## What this task involves
Pull out each line of the data that includes the word "горючая".

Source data
+ + + + + + +

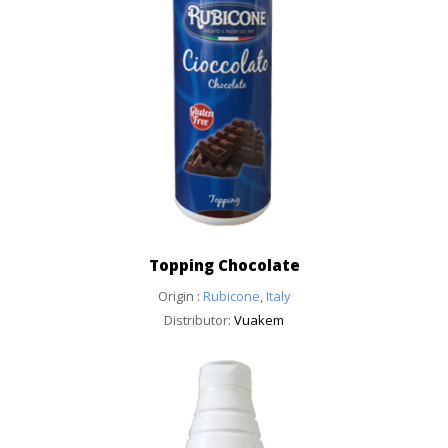
Topping Chocolate
Origin :
Rubicone
,
Italy
Distributor:
Vuakem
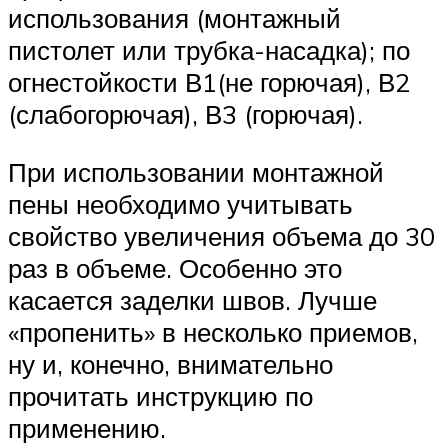
использования (монтажный
пистолет или трубка-насадка); по
огнестойкости В1(не горючая), В2
(слабогорючая), В3 (горючая).
При использовании монтажной
пены необходимо учитывать
свойство увеличения объема до 30
раз в объеме. Особенно это
касается заделки швов. Лучше
«пропенить» в несколько приемов,
ну и, конечно, внимательно
прочитать инструкцию по
применению.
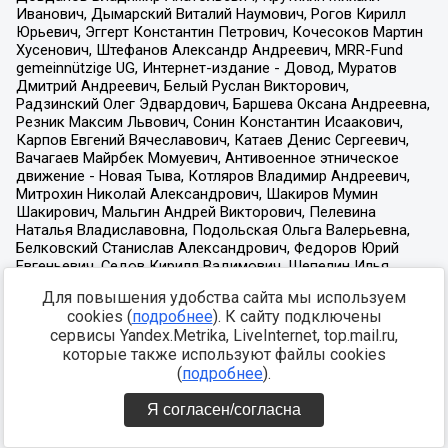
Для повышения удобства сайта мы используем
cookies (
подробнее
). К сайту подключены
сервисы Yandex.Metrika, LiveInternet, top.mail.ru,
которые также используют файлы cookies
(
подробнее
).
Я согласен/согласна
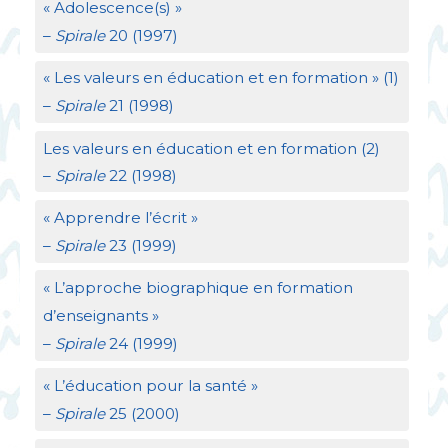
«
Adolescence(s)
»
–
Spirale
20 (1997)
«
Les valeurs en éducation et en formation
» (1)
–
Spirale
21 (1998)
Les valeurs en éducation et en formation (2)
–
Spirale
22 (1998)
«
Apprendre l’écrit
»
–
Spirale
23 (1999)
«
L’approche biographique en formation
d’enseignants
»
–
Spirale
24 (1999)
«
L’éducation pour la santé
»
–
Spirale
25 (2000)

+ + + + + + +

## Written reply
огнестойкости В1(не горючая), В2
(слабогорючая), В3 (горючая).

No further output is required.